Il me semble que nous assistons à une amplification des fractures qui minent l’ordre international depuis des années. La pandémie est la continuation, par d’autres moyens, de la lutte entre puissances. C’est d’abord la remise en cause déjà ancienne du multilatéralisme. Des acteurs majeurs se désengagent, comme l’illustre la décision américaine de suspendre sa contribution à l’Organisation mondiale de la santé [OMS], alors que c’est la seule organisation universelle capable de lutter contre la pandémie. D’autres s’engouffrent dans les brèches.

Cette lutte, c’est aussi la systématisation des rapports de force qu’on voyait monter bien avant, avec l’exacerbation de la rivalité sino-américaine. C’est enfin l’extension de la compétition internationale, voire de l’affrontement, à tous les secteurs. Cela se poursuit, dans cette crise, sur le terrain de l’information. Je pense à ce qu’on appelle les « infodémies » et au terrain politique où l’on essaie de comparer les modèles de gestion de crise.

Vous avez mentionné l’OMS, dont la direction est très contestée.
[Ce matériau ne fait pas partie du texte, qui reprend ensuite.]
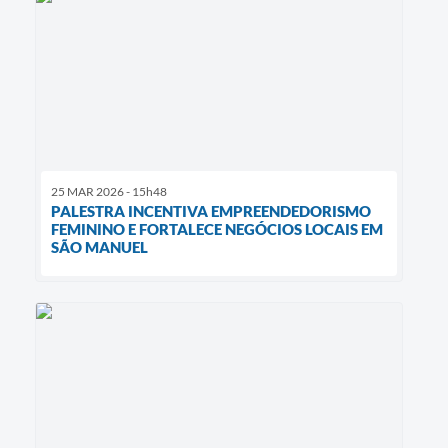
25 MAR 2026 - 15h48
PALESTRA INCENTIVA EMPREENDEDORISMO
FEMININO E FORTALECE NEGÓCIOS LOCAIS EM
SÃO MANUEL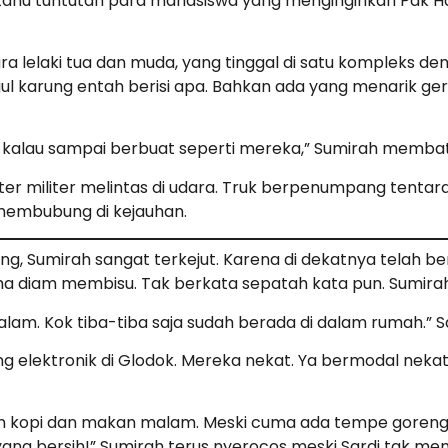
u tahu tuntutan para mahasiswa yang menginginkan Pak Hart
a lelaki tua dan muda, yang tinggal di satu kompleks d
arung entah berisi apa. Bahkan ada yang menarik gerobak
 kalau sampai berbuat seperti mereka,” Sumirah membat
pter militer melintas di udara. Truk berpenumpang tentar
membubung di kejauhan.
g, Sumirah sangat terkejut. Karena di dekatnya telah b
ma diam membisu. Tak berkata sepatah kata pun. Sumir
am. Kok tiba-tiba saja sudah berada di dalam rumah.” S
 elektronik di Glodok. Mereka nekat. Ya bermodal nekat.
kan kopi dan makan malam. Meski cuma ada tempe goreng d
yang bersih!” Sumirah terus nyerocos meski Sardi tak m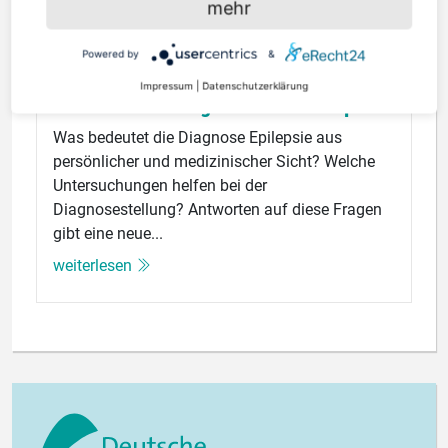
mehr
© Deutsche Hirnstiftung
Powered by
&
7. April 2026 | Lesezeit: 2 Minuten
Impressum
|
Datenschutzerklärung
Neue Podcastfolge zum Thema Epilepsie
Was bedeutet die Diagnose Epilepsie aus
persönlicher und medizinischer Sicht? Welche
Untersuchungen helfen bei der
Diagnosestellung? Antworten auf diese Fragen
gibt eine neue...
weiterlesen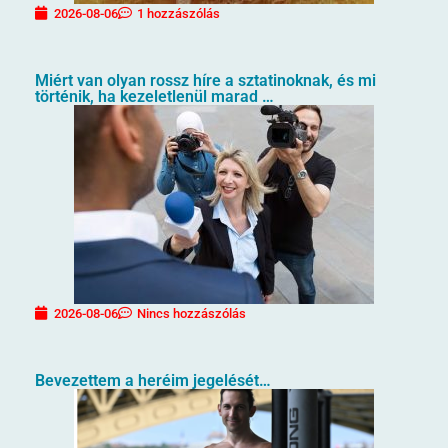
2026-08-06
1 hozzászólás
Miért van olyan rossz híre a sztatinoknak, és mi
történik, ha kezeletlenül marad …
2026-08-06
Nincs hozzászólás
Bevezettem a heréim jegelését…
Partagez-vous ces reproches ?

Cette crise a révélé une double difficulté dans le multilatéralisme de la santé. Il faut redonner à l’OMS les moyens de mieux remplir sa mission normative, ainsi que celle d’alerte et de détection. Il serait souhaitable de constituer, sur le modèle du GIEC [Groupe d’experts intergouvernemental sur l’évolution du climat], un haut conseil de la santé humaine et animale, qui pourrait dire la science, sur la base du travail d’experts reconnus.

L’autre difficulté pour l’OMS, c’est la coordination entre les grandes initiatives et les grands acteurs de la santé mondiale : Fonds mondial de lutte contre le sida, la tuberculose et le paludisme, l’Alliance du vaccin [GAVI], Unitaid… La France est un grand contributeur et travaille pour que la réponse à la pandémie soit massive, coordonnée, en particulier pour les pays les plus vulnérables et en Afrique.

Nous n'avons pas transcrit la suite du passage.